Aryzta shareholders urged to vote against €800m capital raise plan

Investor advisory firm suggests plan is being fast-tracked without adequate consultation

Kevin Toland, CEO and Dan Flinter non executive director of Aryzta at the company’s agm in Dublin last year. Photograph: Alan Betson

Kevin Toland, CEO and Dan Flinter non executive director of Aryzta at the company’s agm in Dublin last year. Photograph: Alan Betson

 

Aryzta shareholders have been advised to vote down the company’s planned €800 million rights issue, which management says is needed to pay down debt and fund a major restructuring of the group.

Investor advisory firm Institutional Shareholder Services (ISS) said it was unclear to what extent the baked goods specialist had sought shareholder input on the plan or if alternatives had been considered.

But Aryzta said said the €800 million plan was necessary to cut debt levels. In a statement to the stock exchange, the company said it had explored all the options.

ISS also claimed the company was trying fast-track the proposals by accelerating the date of its annual general meeting (agm) by more than a month.

While not coming out against the plan, ISS suggested the company should put its plan to a vote at an extraordinary general meeting (egm) being called for separately by Aryzta’s largest shareholder Cobas Asset Management.

Negative surprises

Cobas, which controls 14.5 per cent of Aryzta, favours a less dilutive €400 million capital raise and is requesting an egm to put its alternative proposals to other shareholders.

Aryzta has claimed the Cobas proposal is “inadequate” and presents significant execution risk for shareholders.

“Aryzta has provided an endless string of negative surprises to investors, which, coupled with high leverage, contributed to an almost 90 per cent decline in its stock over the last four years,” ISS said in a report ahead of Aryzta’s planned agm on November 1st.
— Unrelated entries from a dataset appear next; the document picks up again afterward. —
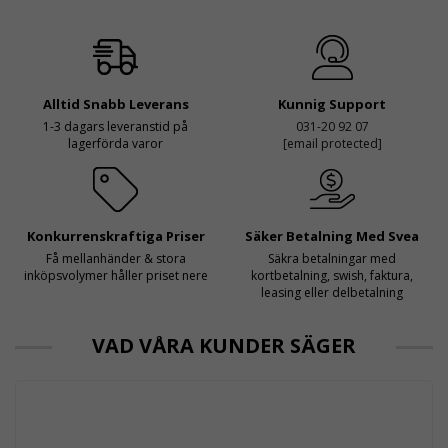
Alltid Snabb Leverans
Kunnig Support
1-3 dagars leveranstid på
031-20 92 07
lagerförda varor
[email protected]
Konkurrenskraftiga Priser
Säker Betalning Med Svea
Få mellanhänder & stora
Säkra betalningar med
inköpsvolymer håller priset nere
kortbetalning, swish, faktura,
leasing eller delbetalning
VAD VÅRA KUNDER SÄGER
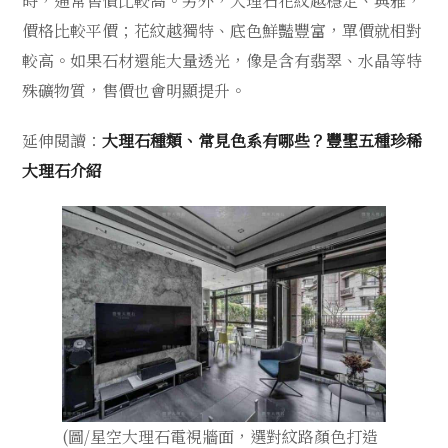
時，通常售價比較高。另外，大理石花紋越穩定、典雅，
價格比較平價；花紋越獨特、底色鮮豔豐富，單價就相對
較高。如果石材還能大量透光，像是含有翡翠、水晶等特
殊礦物質，售價也會明顯提升。
延伸閱讀：
大理石種類、常見色系有哪些？豐聖五種珍稀
大理石介紹
(圖/星空大理石電視牆面，選對紋路顏色打造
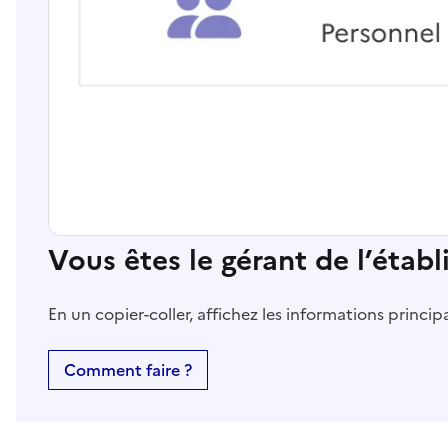
Vous êtes le gérant de l’étab
En un copier-coller, affichez les informations princi
Comment faire ?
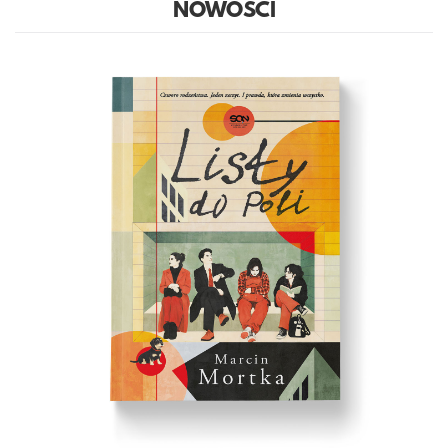
NOWOŚCI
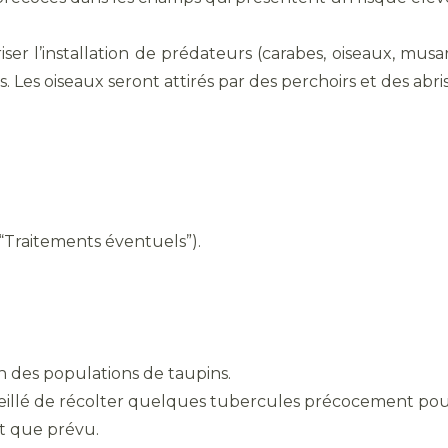
ser l’installation
de prédateurs (carabes, oiseaux, musara
s. Les oiseaux seront attirés par des perchoirs et des abris
 “Traitements éventuels”).
ion des populations de taupins.
 conseillé de récolter quelques tubercules précocement po
ôt que prévu.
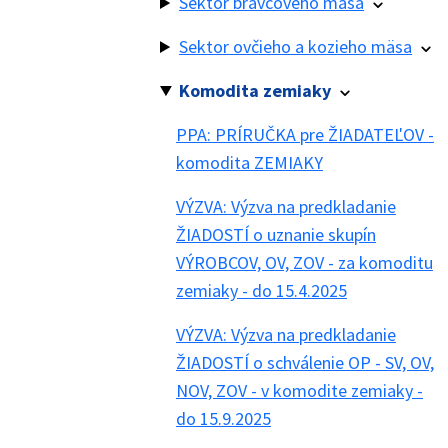
Sektor bravčového mäsa
Sektor ovčieho a kozieho mäsa
Komodita zemiaky
PPA: PRÍRUČKA pre ŽIADATEĽOV -
komodita ZEMIAKY
VÝZVA: Výzva na predkladanie
ŽIADOSTÍ o uznanie skupín
VÝROBCOV, OV, ZOV - za komoditu
zemiaky - do 15.4.2025
VÝZVA: Výzva na predkladanie
ŽIADOSTÍ o schválenie OP - SV, OV,
NOV, ZOV - v komodite zemiaky -
do 15.9.2025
“The company’s margins have collapsed, while its peer group’s have remained largely stable,” it said.

On the company’s €800 million share sale plan, which is an amount equal to Aryzta’s current market capitalisation, ISS said one would expect consultation with the company’s largest shareholders. It noted Cobas’s claim that there was no prior consultation.

“ We also note that there is major overlap between Aryzta’s lending banks and underwriters, which would suggest the capital raising was negotiated with lending banks more than with shareholders,” it said.

ISS also said the company had advanced the agm by more than a month compared with previous years, leaving shareholders with little time to file alternative fundraising proposals.

“These two issues seem to indicate the company’s main concern was closing the capital raising without any undue interruption,” it said.

By raising €800 million, ISS said the company would bring its debt in line with peer companies but the impact on shareholders in terms of dilution would be “enormous”.

Shares outstanding

However, it said that a return to 12-14 per cent earnings margins, as expected by management in the medium term, could double or treble the equity market value of the company, “the open question being how many shares outstanding there will be at that point”, it said.

“Under such circumstances, given that Cobas has called another egm for the near future and that the company could put its proposal to a vote again at that egm, support for the company’s proposal is not warranted at this time,” ISS said.

Aryzta, which makes frozen par-baked bakery products for customers, including restaurant group McDonald’s as well as the Cuisine de France consumer range, is looking to sell shares to reduce its debt, which ballooned as a result of an acquisition spree under former chief executive Owen Killian.

The fundraise would dilute Aryzta’s earnings per share by about 25 per cent, according to Zuercher Kantonalbank analyst Patrik Schwendimann.